Output peripherals such as resin printers are also difficult to maintain
and support. Luckily, there are several emerging businesses that will produce a wax or resin replica for you. Most notable are Shared Replicators in Tulsa, OK (www.sharedrplicators.com), 3D Systems in Valencia, CA
(www.3dsystems.com) and Scansite in Novato, CA (www.scansite.com). In addition, there is a list of 3D imaging and scanning systems and equipment at Sculptor.org (www.sculptor.org/3d/Scanning/imaging.htm).
Because my
primary research interests are in image retrieval systems, I am intrigued by the myriad possibilities for application and research in 3D imaging. What metadata elements are required for the retrieval of 3D datasets? How do we
organize the data and what vocabulary do we use? What are the possible applications for this technology in the related fields of the humanities? Is it possible for museums to offer educational programming in school systems by
shipping a 3D dataset of an object and producing a resin replica onsite that allows the children to handle the object? Are there applications that will aid visually impaired users to interact with an object?
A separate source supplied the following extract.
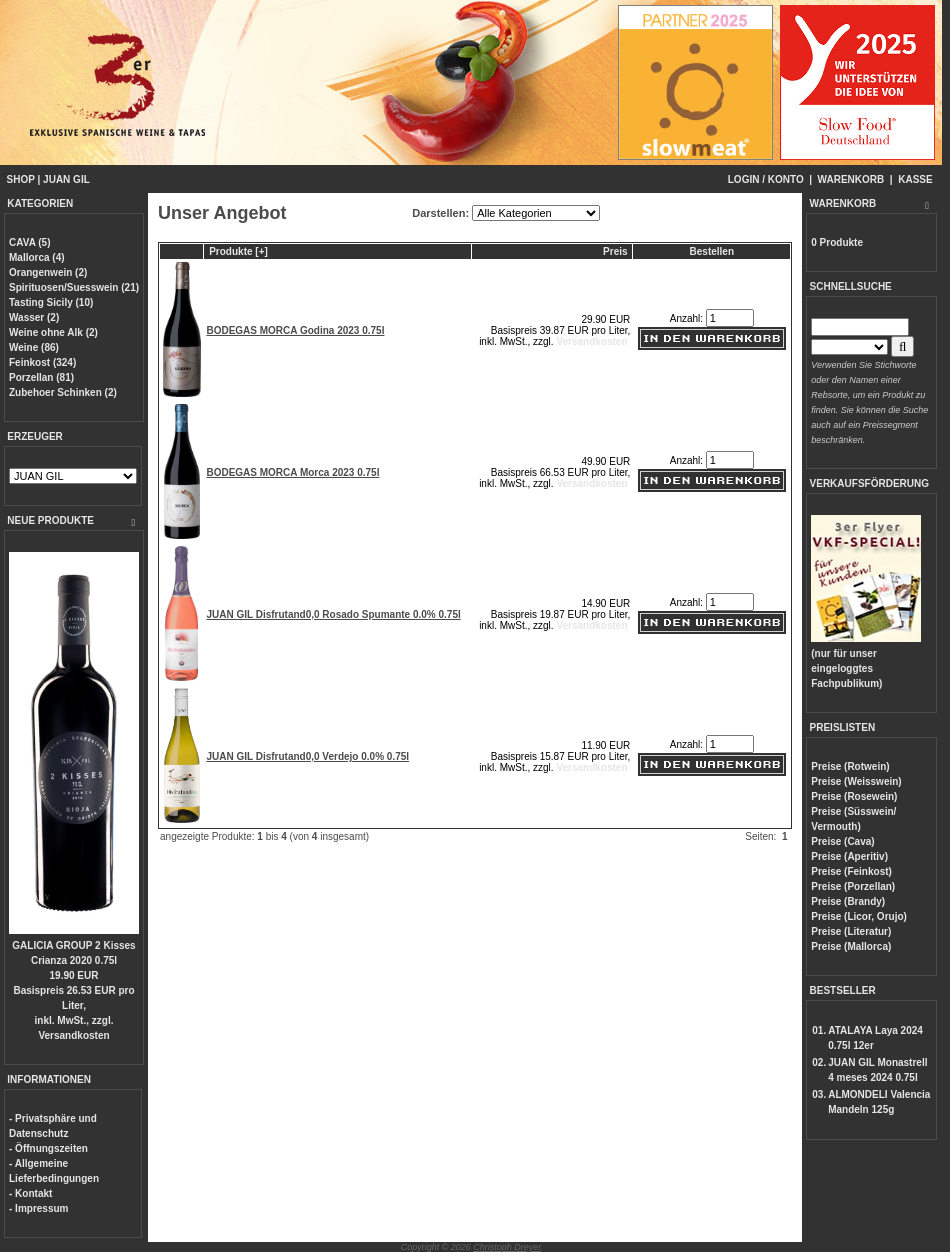 The image size is (950, 1252). What do you see at coordinates (848, 901) in the screenshot?
I see `Preise (Brandy)` at bounding box center [848, 901].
What are the
preservation, migration and longevity issues for the 3D datasets? What are the costs of production? What types of collaboration are needed to make product?
The Texas Center for Digital Knowledge is launching a project
to investigate possible applications for 3D imaging for libraries and museums and to begin to work on the questions listed above. Included in the project are the design and production of educational programs of study to help train
new managers for the 3D imaging technologies. For more information contact Sam Hastings (hastings@lis.admin.unt.edu).
References
(2001) Kernan, M. Head's up. Smithsonian 32 (7): 34-36.
(2001) Ketcham, R.A. and W. D. Carlson. Acquisition, optimization and interpretation of X-ray computed tomographic imagery: applications to the geosciences. Computers & Geosciences 27: 381-400.
(2001) Rowe, T., Ketcham, R.A., Denison, C., Colbert, M., Xu, X., and Currie, P.J. Brief communications: the Archaeoraptor forgery. Nature 410: 539-40.